The task
Pictures do not belong in the copy; retype the records below exactly.

════════════════════

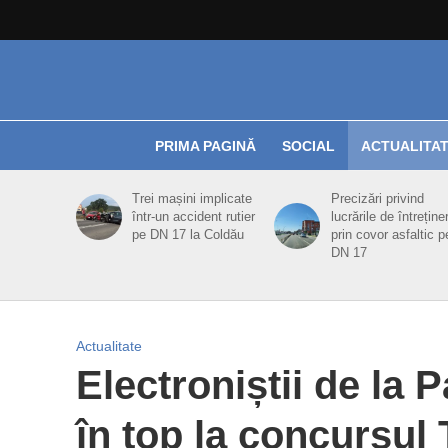
PRIMA PAGINĂ
SOCIAL
ACTUALITA
Trei mașini implicate
Precizări privind
într-un accident rutier
lucrările de întreține
pe DN 17 la Coldău
prin covor asfaltic p
DN 17
Actualitate
Electroniștii de la P
în top la concursul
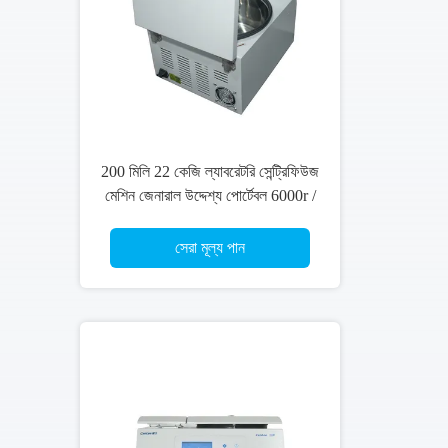
পিআরপি রটার সহ সিরাম/ফ্যাট বিভাজকের
জন্য রক্তের ল্যাব সেন্ট্রিফিউজ মেশিনের
জন্য সেনলি পিআরপি সেন্ট্রিফিউজ মেশিন
সেরা মূল্য পান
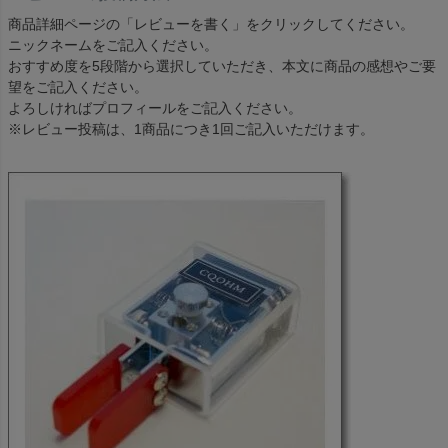
商品詳細ページの「レビューを書く」をクリックしてください。
ニックネームをご記入ください。
おすすめ度を5段階から選択していただき、本文に商品の感想やご要
望をご記入ください。
よろしければプロフィールをご記入ください。
※レビュー投稿は、1商品につき1回ご記入いただけます。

════════════════════

Problem solution
PRIMA PAGINĂ
SOCIAL
ACTUALITA
Trei mașini implicate
Precizări privind
într-un accident rutier
lucrările de întreține
pe DN 17 la Coldău
prin covor asfaltic p
DN 17
Actualitate
Electroniștii de la P
în top la concursul
পিআরপি রটার সহ সিরাম/ফ্যাট বিভাজকের
জন্য রক্তের ল্যাব সেন্ট্রিফিউজ মেশিনের
জন্য সেনলি পিআরপি সেন্ট্রিফিউজ মেশিন
সেরা মূল্য পান
商品詳細ページの「レビューを書く」をクリックしてください。
ニックネームをご記入ください。
おすすめ度を5段階から選択していただき、本文に商品の感想やご要
望をご記入ください。
よろしければプロフィールをご記入ください。
※レビュー投稿は、1商品につき1回ご記入いただけます。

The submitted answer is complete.